Looming over the Obama White House's healthcare strategy has been the specter of 1993 and 1994, when Bill Clinton failed to accomplish healthcare reform and the Democrats lost both Houses of Congress.
The Obama White House is, of course, sensible to try to learn from the experience of the first two Clinton years. But its ability to do so has been hampered by the fact that the lessons are largely being drawn by former Clinton insiders themselves, most notably of course White House Chief of Staff Rahm Emanuel.
Perhaps unsurprisingly then, the lessons drawn by the Obama White House largely concern political tactics and tend to reaffirm the basic strategic and ideological tendencies of the Clinton White House: triangulate; pander to the "center"; ignore the policy desires of the progressive base, while taking them politically for granted and, occasionally, scoring political points by attacking them.
In short, the Obama White House has entirely failed to learn the real lessons of the '94 elections: if the Republicans go into a midterm with an energized and organized base and the Democrats go into them with a disorganized and demoralized base, the Republicans will win.
What demoralized the Democratic base in 1994?
The failure to pass a healthcare reform certainly didn't help. But long before Clinton's plan failed, the healthcare reform process pursued by Clinton and his healthcare team (most notably Hillary Clinton and Ira Magaziner) shut out progressives, inside and outside Congress. While industry representatives got a seat at the table, single payer advocates were excluded. The demoralization associated with healthcare reform in 1993 ended with the bill's failure, but it didn't start there.

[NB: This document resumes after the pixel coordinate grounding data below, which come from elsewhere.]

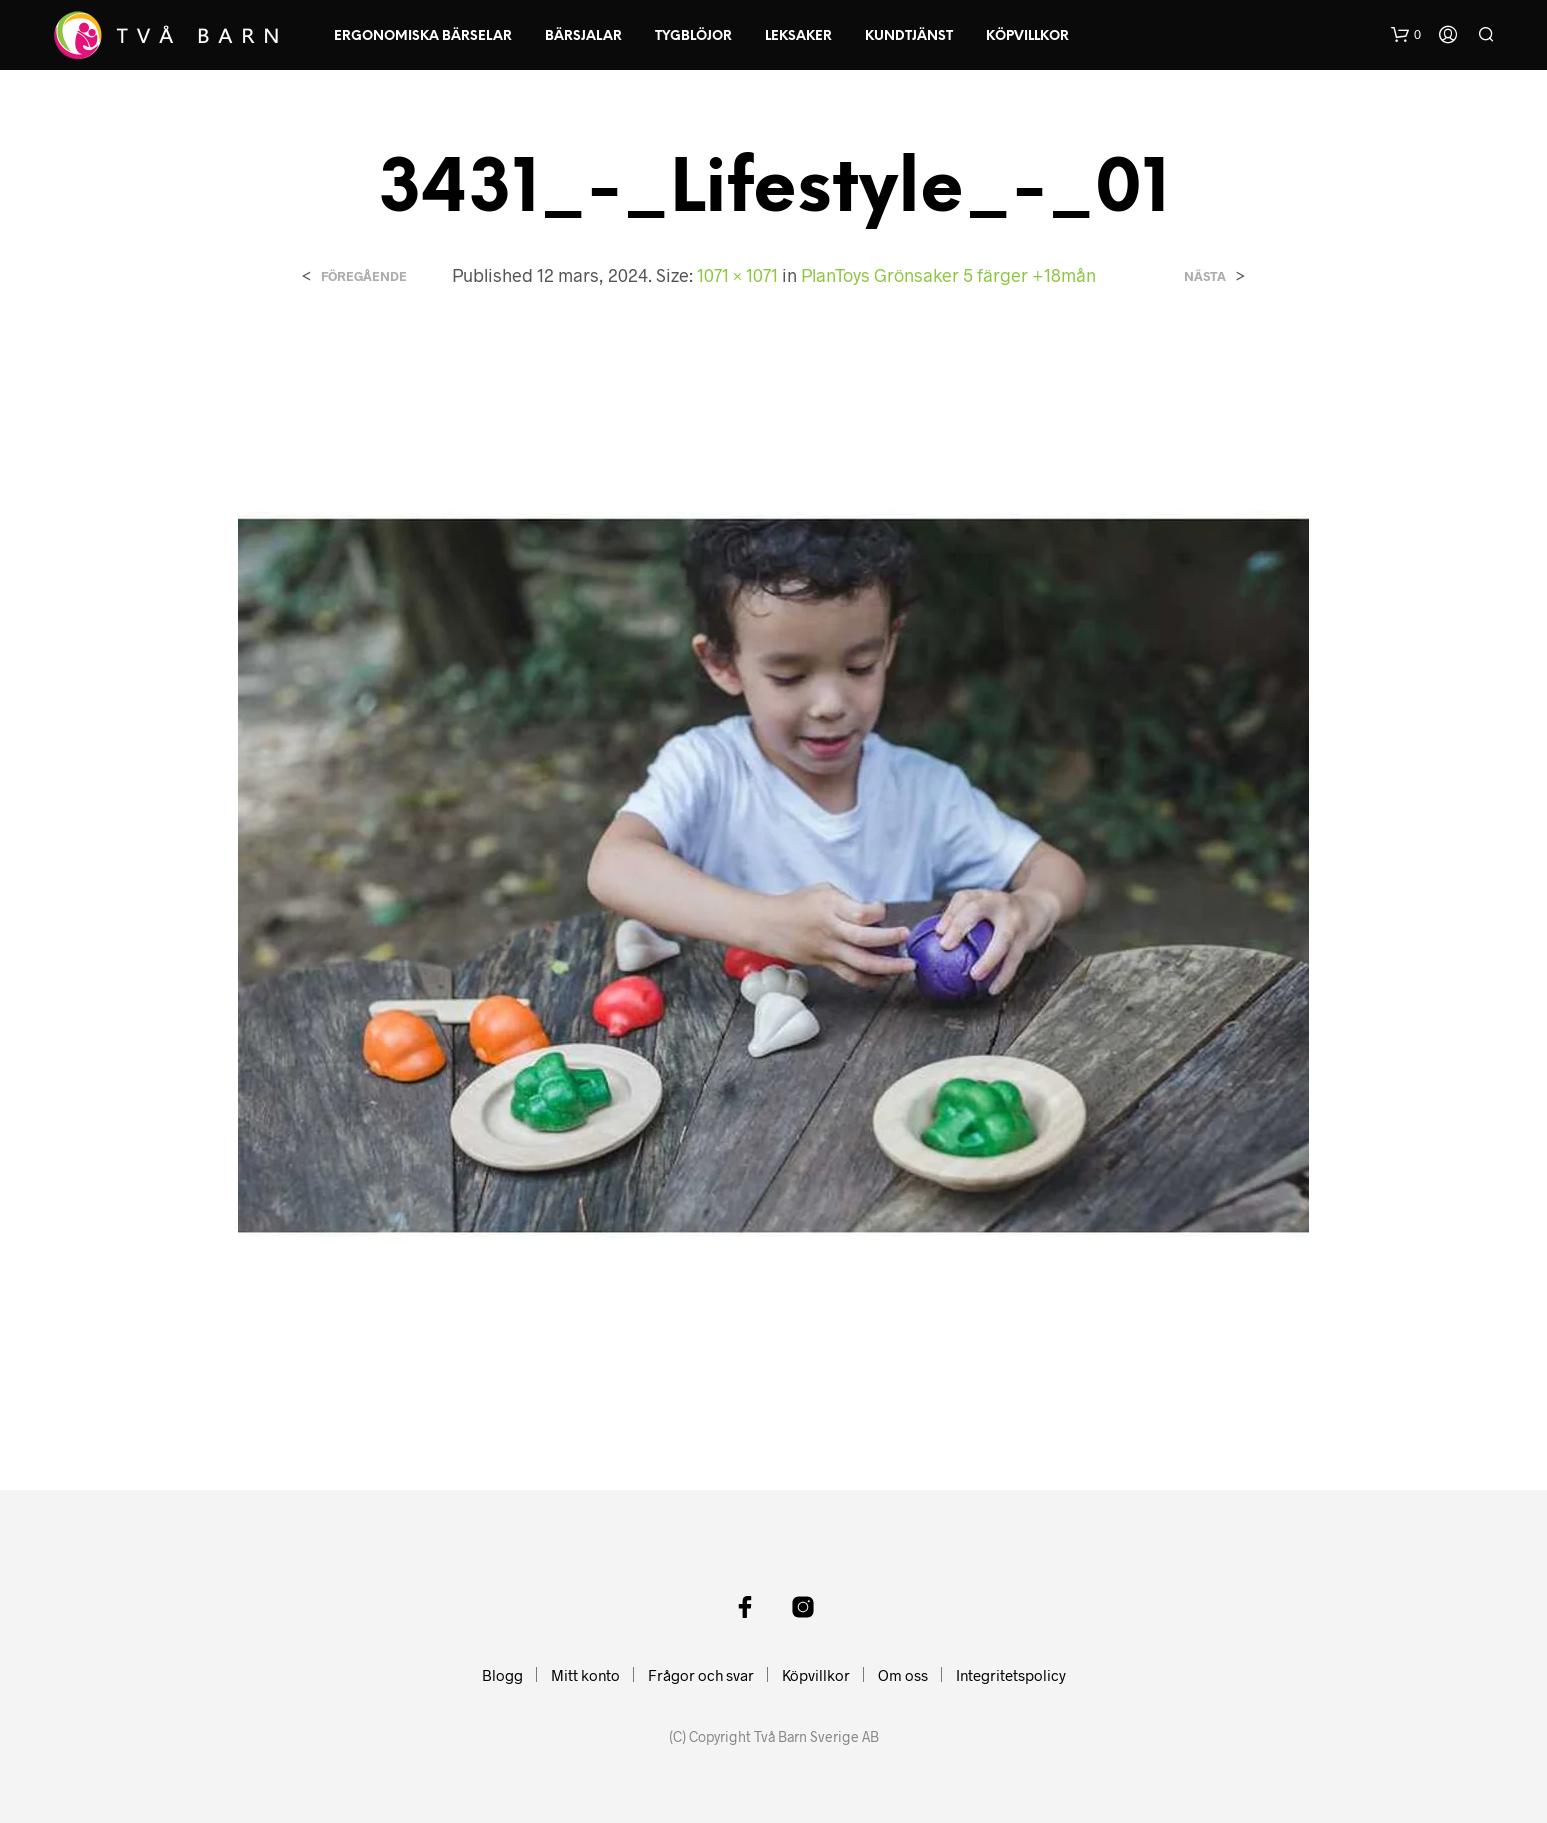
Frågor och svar (701, 1675)
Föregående (364, 276)
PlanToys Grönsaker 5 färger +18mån (948, 275)
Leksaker (798, 36)
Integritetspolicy (1011, 1675)
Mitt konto (585, 1675)
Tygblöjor (693, 36)
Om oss (903, 1675)
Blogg (502, 1675)
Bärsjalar (583, 36)
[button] (1406, 35)
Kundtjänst (909, 36)
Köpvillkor (1027, 36)
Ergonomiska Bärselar (423, 36)
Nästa (1205, 276)
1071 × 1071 (737, 275)
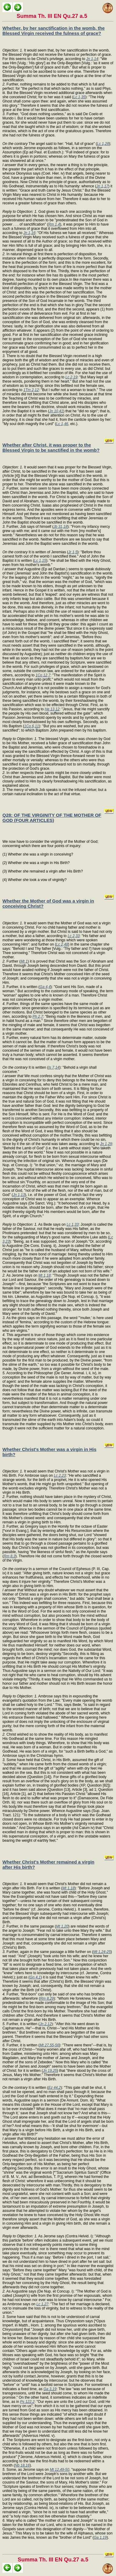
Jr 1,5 (72, 552)
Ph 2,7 (38, 1016)
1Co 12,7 (43, 675)
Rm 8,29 (47, 1998)
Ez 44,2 (54, 2087)
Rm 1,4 (54, 224)
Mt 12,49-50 (59, 2469)
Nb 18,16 (22, 2465)
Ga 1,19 (100, 2537)
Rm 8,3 (10, 1556)
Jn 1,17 (102, 186)
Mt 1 (23, 961)
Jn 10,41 (56, 411)
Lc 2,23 (60, 1475)
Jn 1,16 (29, 233)
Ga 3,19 (50, 2389)
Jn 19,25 (50, 2071)
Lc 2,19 (71, 377)
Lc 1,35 (79, 97)
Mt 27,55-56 (49, 2045)
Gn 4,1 (35, 1977)
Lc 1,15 (40, 560)
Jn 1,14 (92, 59)
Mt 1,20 (62, 1926)
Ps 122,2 (27, 2402)
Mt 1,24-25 (102, 1952)
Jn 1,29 (106, 1144)
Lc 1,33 (73, 1224)
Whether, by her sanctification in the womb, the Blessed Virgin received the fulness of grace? (53, 30)
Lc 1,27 (42, 2304)
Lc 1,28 (103, 144)
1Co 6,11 (31, 726)
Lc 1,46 (62, 424)
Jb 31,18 (60, 526)
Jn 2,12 (45, 2024)
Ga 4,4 (45, 987)
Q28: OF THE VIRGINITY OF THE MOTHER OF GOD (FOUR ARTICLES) (51, 817)
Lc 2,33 (73, 936)
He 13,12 (52, 709)
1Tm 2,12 (31, 390)
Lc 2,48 (62, 944)
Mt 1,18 (44, 1275)
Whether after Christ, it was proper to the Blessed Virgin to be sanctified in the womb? (51, 447)
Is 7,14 (53, 1067)
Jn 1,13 (19, 1195)
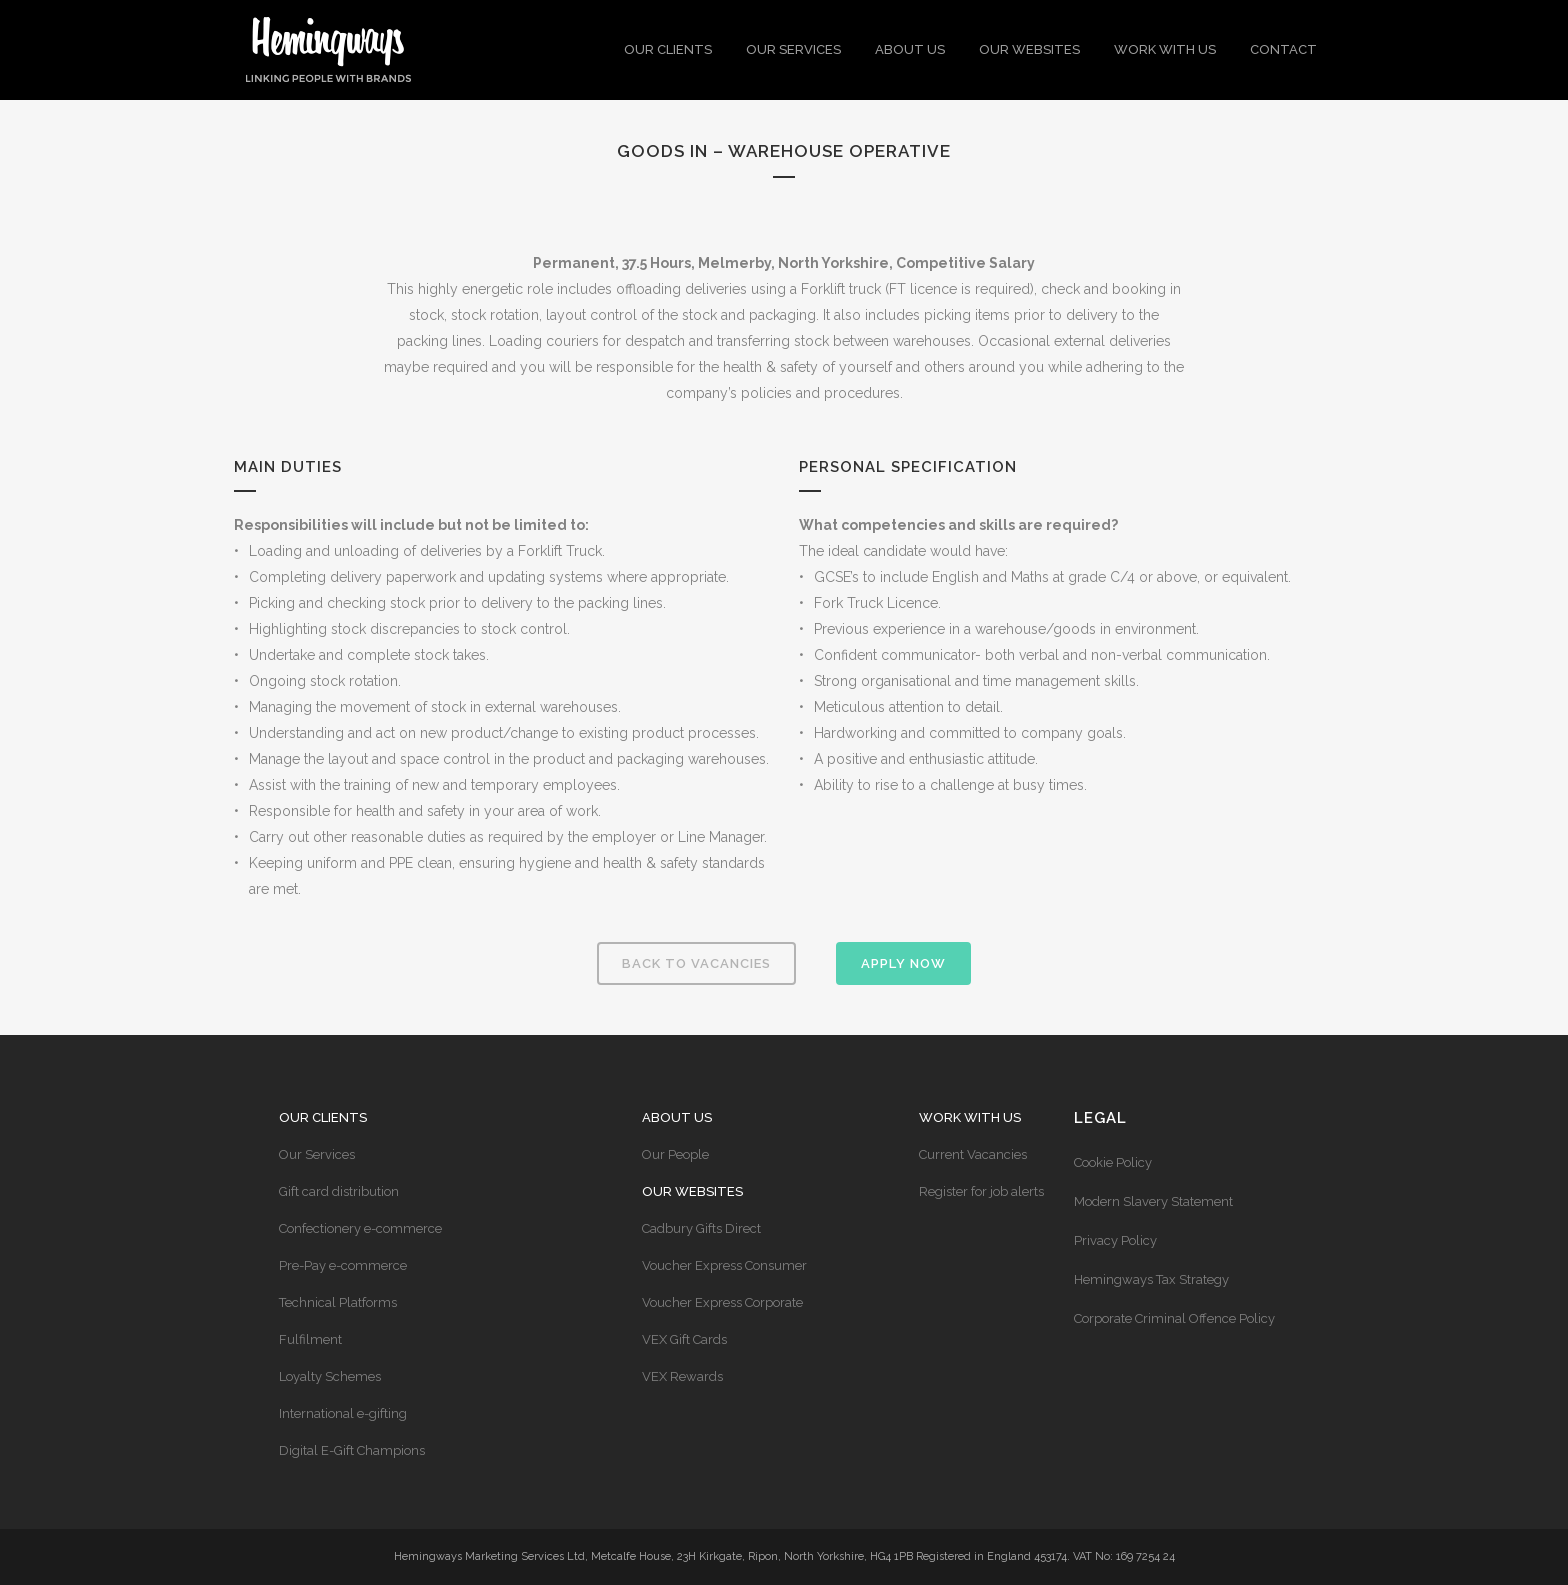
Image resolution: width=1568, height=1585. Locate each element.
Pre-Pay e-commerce (343, 1265)
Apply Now (903, 963)
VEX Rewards (682, 1376)
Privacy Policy (1115, 1240)
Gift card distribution (339, 1191)
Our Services (317, 1154)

And arguably the failure of healthcare reform wasn't the biggest demoralizing factor for progressives in the fall of 1994. As Jane Hamsher reminds us in passing (in an excellent piece on the Van Jones debacle and what she calls the "Veal Pen," the way in which the Obama White House has largely coopted and neutralized criticism from many progressive advocacy groups), the '94 elections happened hot on the heels of the passage of NAFTA, a major accomplishment of the Clinton White House, but one which infuriated progressives. (On a personal note, I should add that Jane's mention of NAFTA really resonated with me, as it was a key moment in my disillusionment with the Democratic Party, which I would leave a few years later following another singular accomplishment of the Clinton Administration: welfare "reform.")
The Obama White House may believe that the biggest political threat Democrats face would involve the failure to pass some sort of health care reform. But I think they're wrong.
On a whole host of fronts, the Obama White House has pursued policies that anger both left and right, from the financial bailout to the War in Afghanistan (now opposed by over half of the American public). Of course, right wing anger at Obama will be a motivating factor in Republican GOTV efforts in 2010. Liberal anger at Obama will complicate and depress Democratic turnout.
The passage of a healthcare "reform" bill that creates an individual mandate with no public option is not only terrible policy making. It's terrible politics. It would anger the right and the left....with a predictable electoral effect in 2010. Even fairly establishment bloggers like Josh Marshall are coming to this conclusion.
And the saddest thing about this particular mistake is that, in a misplaced effort to avoid the mistakes of '93 and '94, a public option-free "reform" plan would almost certainly reproduce them.
Let's hope the White House will belatedly learn the actual lessons of 1994 and attend to its electoral base before it's too late.